11 comments on “AFFIDAVITS AND THE MONTAUK MONSTER

  1. That affidavit brings back old memories. I remember that one. The original was handwritten, I believe he was in Leavenworth still when we did that one. As in any legal documents, he gave the facts, we discussed it, and it was signed in my presence. I think it was in his handwriting but I forget. I also forget if we had to get it notarized. I think we did because I vaguely remember having to specially set up having a notary there. Of course my memory could be off the original doc would reveal everything.

    Barry Bachrach, Esquire
    The Law Office of Barry Bachrach
    62 Paxton Street
    Leicester, MA 01524
    Telephone No.: (508) 892-1533
    Facsimile No.: (508) 892-1633
    Email: bbachrach@bachrachlaw.net

    • Well, I’m not an attorney but inspite of that I guess I’ll have to refresh everyone’s
      memory-an affidavit is a LEGAL DOCUMENT, and as such must be witnessed
      and signed by a notary in the presence of the one making the written statement.

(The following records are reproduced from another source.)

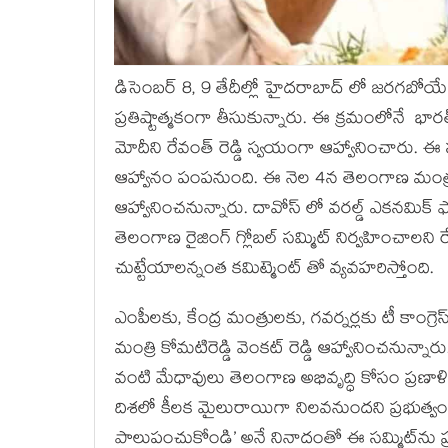
డిసెంబర్ 8, 9 తేదీల్లో హైదరాబాద్ లో జరగబోయే ‘త
ప్రతిష్టాత్మకంగా తీసుకున్నారు. ఈ క్రమంలోనే భార
మోదీని రేవంత్ రెడ్డి స్వయంగా ఆహ్వానించారు. ఈ స
ఆహ్వానం పంపనుంది. ఈ నెల 4న తెలంగాణ మంత్రుల
ఆహ్వానించనున్నారు. దావోస్‌ లో వరల్డ్‌ ఎకనమిక్‌ 
తెలంగాణ రైజింగ్ గ్లోబల్ సమ్మిట్ నిర్వహించాలని 
చుట్టేయాలన్నంత కమిట్మెంట్ తో వ్యవహరిస్తోంది.
ఎంపీలకు, కేంద్ర మంత్రులకు, గవర్నర్లకు టీ కాంగ్ర
మంత్రి కోమటిరెడ్డి వెంకట్ రెడ్డి ఆహ్వానించనున్
వంటి మేధావులు తెలంగాణ అభివృద్ధి కోసం ప్రణాళిక
దిశలో కీలక మైలురాయిగా నిలవనుందని ప్రభుత్వం
పాలుపంచుకోండి’ అనే నినాదంతో ఈ సమ్మిట్‌ను ప్రభ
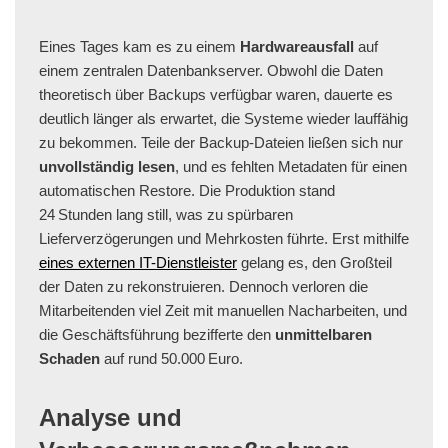
Eines Tages kam es zu einem
Hardwareausfall
auf
einem zentralen Datenbankserver. Obwohl die Daten
theoretisch über Backups verfügbar waren, dauerte es
deutlich länger als erwartet, die Systeme wieder lauffähig
zu bekommen. Teile der Backup-Dateien ließen sich nur
unvollständig lesen
, und es fehlten Metadaten für einen
automatischen Restore. Die Produktion stand
24 Stunden lang still, was zu spürbaren
Lieferverzögerungen und Mehrkosten führte. Erst mithilfe
eines externen IT-Dienstleister
gelang es, den Großteil
der Daten zu rekonstruieren. Dennoch verloren die
Mitarbeitenden viel Zeit mit manuellen Nacharbeiten, und
die Geschäftsführung bezifferte den
unmittelbaren
Schaden
auf rund 50.000 Euro.
Analyse und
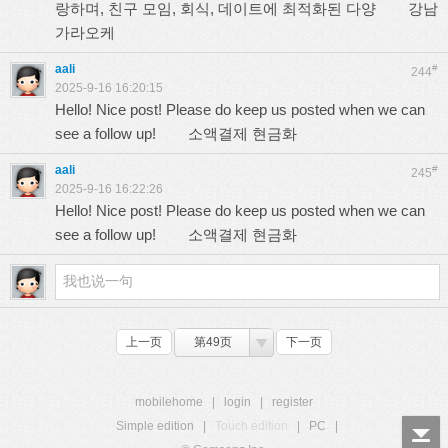
랑하며, 친구 모임, 회식, 데이트에 최적화된 다양
강남
가라오케
aali
#
244
2025-9-16 16:20:15
Hello! Nice post! Please do keep us posted when we can
see a follow up!
소액결제 현금화
aali
#
245
2025-9-16 16:22:26
Hello! Nice post! Please do keep us posted when we can
see a follow up!
소액결제 현금화
上一页
第49页
下一页
mobilehome
|
login
|
register
Simple edition
|
Touch edition
|
PC
|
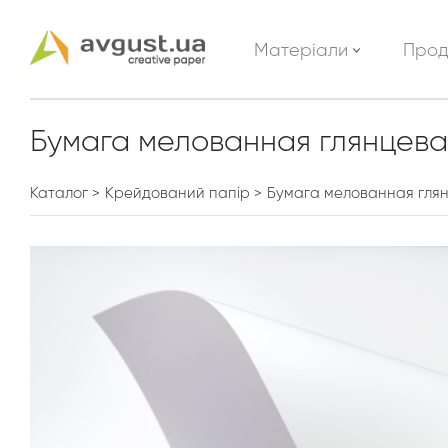
Матеріали
Прод
Бумага мелованная глянцева
Каталог
Крейдований папір
Бумага мелованная гля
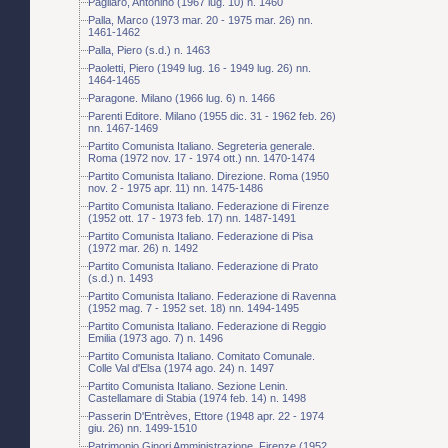
Pagliaro, Antonino (1967 lug. 10) n. 1460
Palla, Marco (1973 mar. 20 - 1975 mar. 26) nn.
1461-1462
Palla, Piero (s.d.) n. 1463
Paoletti, Piero (1949 lug. 16 - 1949 lug. 26) nn.
1464-1465
Paragone. Milano (1966 lug. 6) n. 1466
Parenti Editore. Milano (1955 dic. 31 - 1962 feb. 26)
nn. 1467-1469
Partito Comunista Italiano. Segreteria generale.
Roma (1972 nov. 17 - 1974 ott.) nn. 1470-1474
Partito Comunista Italiano. Direzione. Roma (1950
nov. 2 - 1975 apr. 11) nn. 1475-1486
Partito Comunista Italiano. Federazione di Firenze
(1952 ott. 17 - 1973 feb. 17) nn. 1487-1491
Partito Comunista Italiano. Federazione di Pisa
(1972 mar. 26) n. 1492
Partito Comunista Italiano. Federazione di Prato
(s.d.) n. 1493
Partito Comunista Italiano. Federazione di Ravenna
(1952 mag. 7 - 1952 set. 18) nn. 1494-1495
Partito Comunista Italiano. Federazione di Reggio
Emilia (1973 ago. 7) n. 1496
Partito Comunista Italiano. Comitato Comunale.
Colle Val d'Elsa (1974 ago. 24) n. 1497
Partito Comunista Italiano. Sezione Lenin.
Castellamare di Stabia (1974 feb. 14) n. 1498
Passerin D'Entrèves, Ettore (1948 apr. 22 - 1974
giu. 26) nn. 1499-1510
Patrimonio Ginori Amministrazione. Firenze (1952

      • just for clarification, that is not necessarily true. an affidavit may be signed under the pains and penalties of perjury without having it notarized. not a big point, but just wanted to get out a fact since i am being quoted here without having posted the quote.

      • Thanks for the information-like most legal points affidavits seem to be something
        of a mystery wrapped in an enigma what with the fact that they are singularly a
        statement made without benefit of questions being asked like when a deposition is
        taken.
        My understanding is that they don’t carry much weight in court due to
        that and what is considered their ex parte nature-I would think even less
        if they haven’t been notarized.
        In my opinion, unrefined as it may be, the affidavit in question is a moot
        point based on it’s lack of relevance-as irrelevant as Peltier’s own attempts
        to portray himself as a fearless and heroic figure standing as a iconic beacon
        on the battlefield “laying down fire” protecting his people.
        The public perception seems to be that attorneys aren’t inclined to give
        “free” advice, whether that is true or not I’ll presume to take your comment
        as advice and ask a question:

        By what method (if one exists) could a successful effort be made to require
        public disclosure of funding received by an organization that operates as
        a charity, pac, or defense committee? Even parole board hearing records?
        One would think if excerpts from such a hearing can be made public then the
        confidentiality privilege kind of falls to the wayside-but then maybe that’s
        where the mysteries and enigmas come into play.
        In the technicalities of mysteries and enigmas couldn’t one say that to divulge
        any selective portion is in itself a violation of privilege?
        I understand that you may not be willing to give “free” advice or a conflict
        of interest may exist due to past affiliations, if so not a problem, and will
        be interpreted as nothing more than that.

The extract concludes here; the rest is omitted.